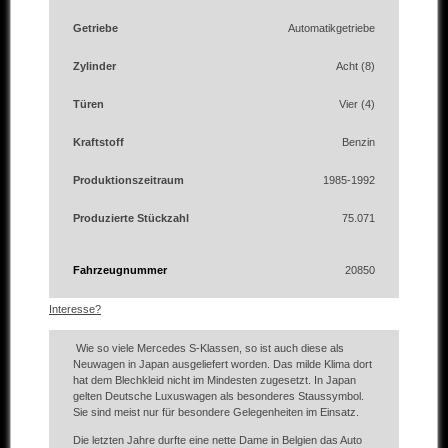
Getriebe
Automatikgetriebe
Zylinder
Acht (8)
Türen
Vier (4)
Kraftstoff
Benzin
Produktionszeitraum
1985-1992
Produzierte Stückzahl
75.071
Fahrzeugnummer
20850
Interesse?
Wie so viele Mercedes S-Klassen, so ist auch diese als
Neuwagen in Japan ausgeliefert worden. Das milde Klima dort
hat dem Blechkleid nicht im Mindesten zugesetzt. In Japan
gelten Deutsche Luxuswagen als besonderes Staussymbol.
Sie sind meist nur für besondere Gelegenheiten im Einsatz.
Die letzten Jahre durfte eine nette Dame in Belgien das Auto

==

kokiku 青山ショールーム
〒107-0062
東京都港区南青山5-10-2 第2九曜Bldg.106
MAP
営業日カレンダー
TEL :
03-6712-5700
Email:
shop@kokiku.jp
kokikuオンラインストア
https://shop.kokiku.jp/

Problem to work on |
The required output is every line above from the one with "kokiku 青山ショールーム" down to the one with "https://shop.kokiku.jp/", restated word for word, ends included.

Result of this task |
kokiku 青山ショールーム
〒107-0062
東京都港区南青山5-10-2 第2九曜Bldg.106
MAP
営業日カレンダー
TEL :
03-6712-5700
Email:
shop@kokiku.jp
kokikuオンラインストア
https://shop.kokiku.jp/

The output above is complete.